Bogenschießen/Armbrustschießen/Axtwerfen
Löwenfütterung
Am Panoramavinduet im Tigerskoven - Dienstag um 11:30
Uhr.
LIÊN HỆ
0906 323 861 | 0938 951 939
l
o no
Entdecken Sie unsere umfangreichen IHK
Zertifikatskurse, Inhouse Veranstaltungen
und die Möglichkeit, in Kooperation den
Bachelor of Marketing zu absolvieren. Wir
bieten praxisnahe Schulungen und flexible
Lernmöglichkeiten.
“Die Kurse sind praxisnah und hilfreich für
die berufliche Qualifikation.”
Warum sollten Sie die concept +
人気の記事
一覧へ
* * *
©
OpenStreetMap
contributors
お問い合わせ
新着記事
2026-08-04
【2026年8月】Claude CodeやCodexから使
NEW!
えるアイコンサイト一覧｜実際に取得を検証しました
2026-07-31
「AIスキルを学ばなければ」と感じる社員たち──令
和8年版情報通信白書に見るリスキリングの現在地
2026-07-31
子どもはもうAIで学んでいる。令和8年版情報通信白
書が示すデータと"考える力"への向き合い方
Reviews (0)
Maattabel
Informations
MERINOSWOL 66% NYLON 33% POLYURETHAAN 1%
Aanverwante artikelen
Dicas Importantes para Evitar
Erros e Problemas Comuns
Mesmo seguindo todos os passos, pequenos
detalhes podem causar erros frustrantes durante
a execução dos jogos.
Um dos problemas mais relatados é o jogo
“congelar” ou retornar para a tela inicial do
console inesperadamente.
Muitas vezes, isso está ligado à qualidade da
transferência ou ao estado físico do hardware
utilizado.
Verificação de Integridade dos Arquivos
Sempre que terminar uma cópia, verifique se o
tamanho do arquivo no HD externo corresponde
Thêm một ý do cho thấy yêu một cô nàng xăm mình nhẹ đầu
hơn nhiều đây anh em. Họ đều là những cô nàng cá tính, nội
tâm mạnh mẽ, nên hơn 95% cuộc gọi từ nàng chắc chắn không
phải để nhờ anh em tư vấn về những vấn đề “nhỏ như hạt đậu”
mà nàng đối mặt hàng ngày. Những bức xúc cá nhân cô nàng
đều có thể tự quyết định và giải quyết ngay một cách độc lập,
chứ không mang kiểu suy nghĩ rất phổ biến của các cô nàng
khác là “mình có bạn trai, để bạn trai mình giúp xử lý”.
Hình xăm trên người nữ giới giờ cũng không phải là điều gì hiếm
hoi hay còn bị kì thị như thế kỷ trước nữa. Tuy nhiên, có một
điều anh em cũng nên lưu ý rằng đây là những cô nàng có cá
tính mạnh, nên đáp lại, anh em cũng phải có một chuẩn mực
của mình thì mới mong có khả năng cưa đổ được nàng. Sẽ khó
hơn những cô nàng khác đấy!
...
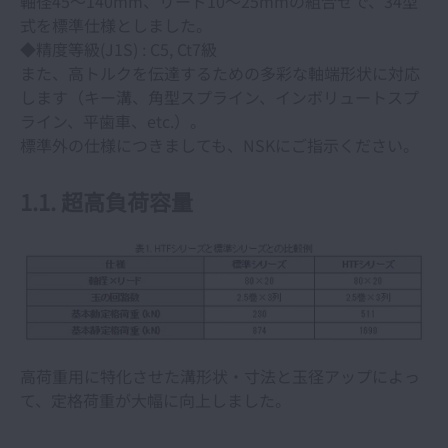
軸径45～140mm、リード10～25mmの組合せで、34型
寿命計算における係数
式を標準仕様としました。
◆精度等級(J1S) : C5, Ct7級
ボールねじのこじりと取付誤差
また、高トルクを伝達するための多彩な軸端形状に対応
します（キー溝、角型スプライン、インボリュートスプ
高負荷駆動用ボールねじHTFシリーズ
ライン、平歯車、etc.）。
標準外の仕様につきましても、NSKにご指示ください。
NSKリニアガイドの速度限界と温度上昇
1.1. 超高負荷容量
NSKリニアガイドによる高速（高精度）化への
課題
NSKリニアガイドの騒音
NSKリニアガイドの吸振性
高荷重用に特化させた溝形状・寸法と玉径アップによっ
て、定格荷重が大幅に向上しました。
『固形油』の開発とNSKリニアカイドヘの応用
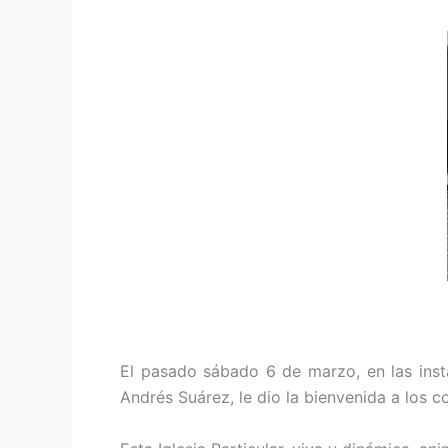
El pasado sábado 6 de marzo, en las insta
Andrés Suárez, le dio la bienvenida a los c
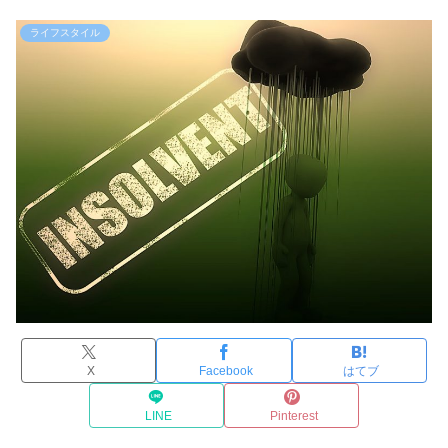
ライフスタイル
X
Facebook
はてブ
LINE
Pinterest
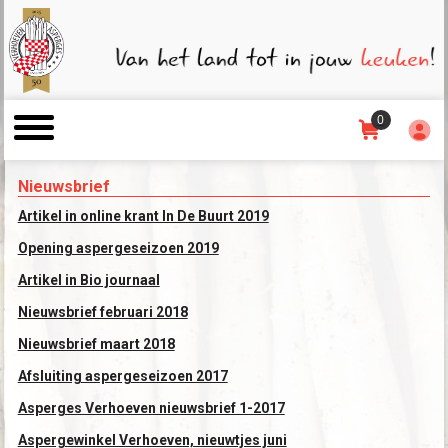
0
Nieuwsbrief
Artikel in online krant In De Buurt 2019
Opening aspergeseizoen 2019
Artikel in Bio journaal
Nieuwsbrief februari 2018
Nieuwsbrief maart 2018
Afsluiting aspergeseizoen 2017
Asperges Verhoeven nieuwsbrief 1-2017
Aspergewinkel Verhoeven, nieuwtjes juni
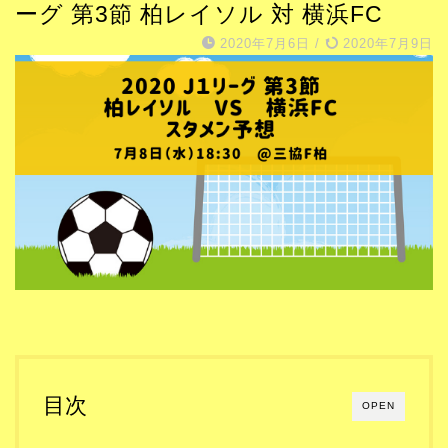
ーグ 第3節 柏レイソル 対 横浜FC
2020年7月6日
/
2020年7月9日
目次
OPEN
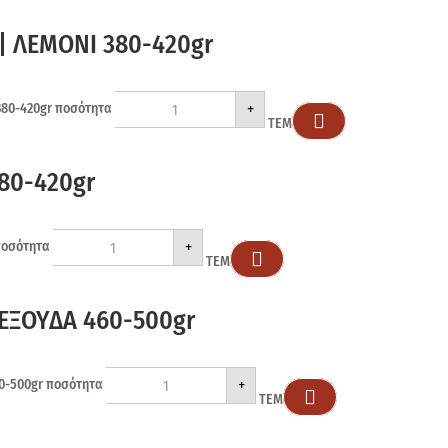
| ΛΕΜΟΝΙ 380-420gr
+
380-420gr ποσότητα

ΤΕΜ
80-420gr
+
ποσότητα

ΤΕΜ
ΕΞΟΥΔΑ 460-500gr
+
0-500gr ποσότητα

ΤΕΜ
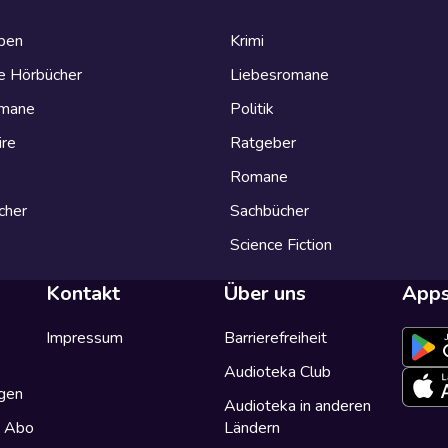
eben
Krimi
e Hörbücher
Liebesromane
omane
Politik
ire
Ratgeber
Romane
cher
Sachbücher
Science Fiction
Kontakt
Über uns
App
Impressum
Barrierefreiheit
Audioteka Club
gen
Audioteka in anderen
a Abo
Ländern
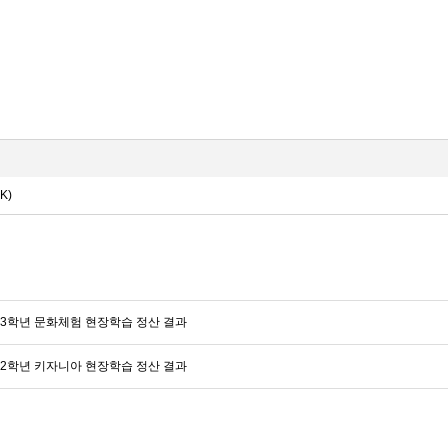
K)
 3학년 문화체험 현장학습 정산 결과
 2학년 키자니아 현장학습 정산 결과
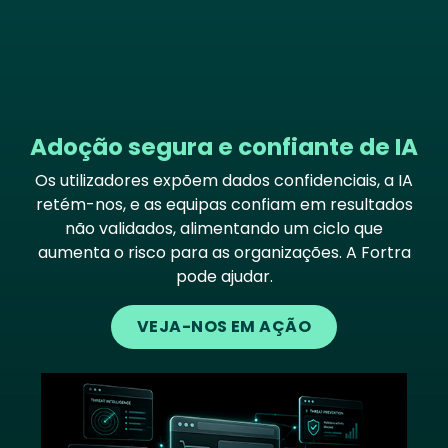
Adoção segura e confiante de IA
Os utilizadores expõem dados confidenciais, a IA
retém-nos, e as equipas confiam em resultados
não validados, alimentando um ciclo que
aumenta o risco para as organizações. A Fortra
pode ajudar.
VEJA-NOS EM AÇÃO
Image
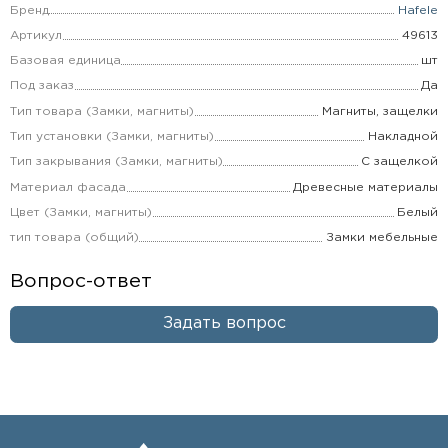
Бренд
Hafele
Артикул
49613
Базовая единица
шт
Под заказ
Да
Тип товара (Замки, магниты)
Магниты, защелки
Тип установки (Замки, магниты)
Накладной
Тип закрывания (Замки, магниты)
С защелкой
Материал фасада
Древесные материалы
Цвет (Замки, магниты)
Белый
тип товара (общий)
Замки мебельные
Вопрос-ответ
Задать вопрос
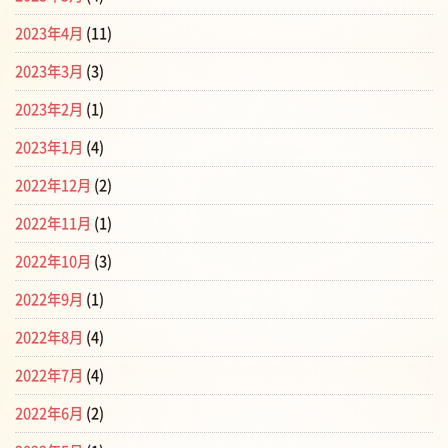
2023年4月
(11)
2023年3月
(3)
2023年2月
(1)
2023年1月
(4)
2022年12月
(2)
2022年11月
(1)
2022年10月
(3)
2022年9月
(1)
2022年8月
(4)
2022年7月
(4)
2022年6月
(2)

◆ ACTIVITY: Output should match, line for line, the stretch of the material above from the line holding "Bogenschießen/Armbrustschießen/Axtwerfen" through the line holding "Zertifikatskurse, Inhouse Veranstaltungen".

◆ ANSWER BELOW:
Bogenschießen/Armbrustschießen/Axtwerfen
Löwenfütterung
Am Panoramavinduet im Tigerskoven - Dienstag um 11:30
Uhr.
LIÊN HỆ
0906 323 861 | 0938 951 939
l
o no
Entdecken Sie unsere umfangreichen IHK
Zertifikatskurse, Inhouse Veranstaltungen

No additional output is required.